In the other reality — well, it's hardly necessary to describe it. Large demonstrations in multiple cities against Trump's disassembly of the Environmental Protection Agency. Actual journalists not in the company of platoons of B- and C-list celebrities gathering for an actual correspondents' dinner addressing actual threats to the First Amendment. A few Democratic talking heads on Sunday trying to point out the obvious bullshit about the so-called Republican health care bill.

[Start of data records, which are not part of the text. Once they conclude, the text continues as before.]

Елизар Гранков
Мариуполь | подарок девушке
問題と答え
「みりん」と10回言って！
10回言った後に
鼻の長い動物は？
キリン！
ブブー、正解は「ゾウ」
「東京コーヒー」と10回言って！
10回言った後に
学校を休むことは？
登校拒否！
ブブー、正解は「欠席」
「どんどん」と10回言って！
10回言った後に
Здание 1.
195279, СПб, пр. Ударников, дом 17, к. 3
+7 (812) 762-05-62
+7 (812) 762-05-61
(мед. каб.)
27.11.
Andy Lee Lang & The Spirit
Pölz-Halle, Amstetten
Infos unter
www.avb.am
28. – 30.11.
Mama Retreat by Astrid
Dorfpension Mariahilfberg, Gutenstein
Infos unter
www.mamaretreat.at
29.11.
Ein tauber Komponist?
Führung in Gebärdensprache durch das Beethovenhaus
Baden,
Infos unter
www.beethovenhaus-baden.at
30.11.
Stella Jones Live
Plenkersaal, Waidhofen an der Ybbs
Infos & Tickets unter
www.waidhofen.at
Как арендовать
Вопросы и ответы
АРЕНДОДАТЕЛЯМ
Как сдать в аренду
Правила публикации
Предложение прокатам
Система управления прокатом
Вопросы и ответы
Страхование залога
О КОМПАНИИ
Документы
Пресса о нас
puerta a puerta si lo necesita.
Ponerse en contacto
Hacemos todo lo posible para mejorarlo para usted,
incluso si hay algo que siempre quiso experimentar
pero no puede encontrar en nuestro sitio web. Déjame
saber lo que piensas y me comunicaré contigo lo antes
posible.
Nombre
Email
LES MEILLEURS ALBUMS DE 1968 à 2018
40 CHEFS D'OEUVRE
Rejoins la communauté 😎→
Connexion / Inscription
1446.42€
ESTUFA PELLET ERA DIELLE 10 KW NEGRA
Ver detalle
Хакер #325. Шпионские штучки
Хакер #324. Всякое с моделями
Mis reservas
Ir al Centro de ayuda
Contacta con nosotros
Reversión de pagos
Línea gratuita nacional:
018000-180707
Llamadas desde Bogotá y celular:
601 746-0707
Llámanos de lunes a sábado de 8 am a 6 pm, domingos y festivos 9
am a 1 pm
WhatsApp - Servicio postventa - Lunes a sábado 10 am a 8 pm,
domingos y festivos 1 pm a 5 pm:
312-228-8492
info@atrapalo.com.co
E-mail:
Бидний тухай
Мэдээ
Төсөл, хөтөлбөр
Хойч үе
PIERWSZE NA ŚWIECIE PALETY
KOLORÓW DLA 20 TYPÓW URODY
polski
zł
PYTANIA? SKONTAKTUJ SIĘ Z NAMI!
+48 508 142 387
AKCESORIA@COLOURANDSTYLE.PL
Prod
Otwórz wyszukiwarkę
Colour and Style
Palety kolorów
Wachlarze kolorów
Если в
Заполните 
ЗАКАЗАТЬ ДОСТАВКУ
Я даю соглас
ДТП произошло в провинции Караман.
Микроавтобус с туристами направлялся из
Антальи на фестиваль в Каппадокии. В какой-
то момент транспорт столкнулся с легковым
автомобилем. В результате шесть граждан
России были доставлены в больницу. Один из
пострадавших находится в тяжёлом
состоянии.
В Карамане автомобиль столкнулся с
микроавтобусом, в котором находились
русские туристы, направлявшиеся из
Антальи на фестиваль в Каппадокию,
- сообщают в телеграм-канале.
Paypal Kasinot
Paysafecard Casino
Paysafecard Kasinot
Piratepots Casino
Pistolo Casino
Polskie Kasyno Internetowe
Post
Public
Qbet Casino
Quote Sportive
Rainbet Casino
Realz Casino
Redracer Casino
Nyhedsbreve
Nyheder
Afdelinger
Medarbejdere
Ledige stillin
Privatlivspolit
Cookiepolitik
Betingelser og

It's becoming increasingly obvious that you can live in one of the two realities but not in both. You're either in Trump's 40 percent, blissfully supportive of his fumbling bumbling toy presidency, or you're in the other reality. The problem with members of the media is their trying to live in both. They think they have to cover Trump like he is an actual president, existing in an actual reality, when he's not even a figurehead; he's a bobblehead. The words coming from his mouth are not even remotely attached to anything real. That he tells multiple lies every single day is almost beside the point. To him, to his 40 percent, his lies are real.
We’ve now reached a point where you have to decide not just which side are you on, but which reality are you going to live in. There will be consequences from the decisions made in Washington. Destroying departments like the EPA will create new Flint Michigans, poisoning children, and people will die. Passing tax laws that make a few rich people richer will make a lot of people a lot poorer and people will die. Eliminating safety regulations on automobiles in factories will cause injuries and people will die. Taunting insane dictators will start wars and people will die. Embracing insane dictators will enable their repressive regimes and people will die. Eliminating coverage of pre-existing conditions will make sick people sicker and people will die.
There will be consequences to the decisions we make as well. There will be winners and losers. Those who embrace this separate reality that is unmoored from science and reason and morals will lose jobs, lose their health, lose their children and loved ones because people will die. There just has to be a way to wipe the joker’s smile off these assholes’ faces because people dying isn’t funny.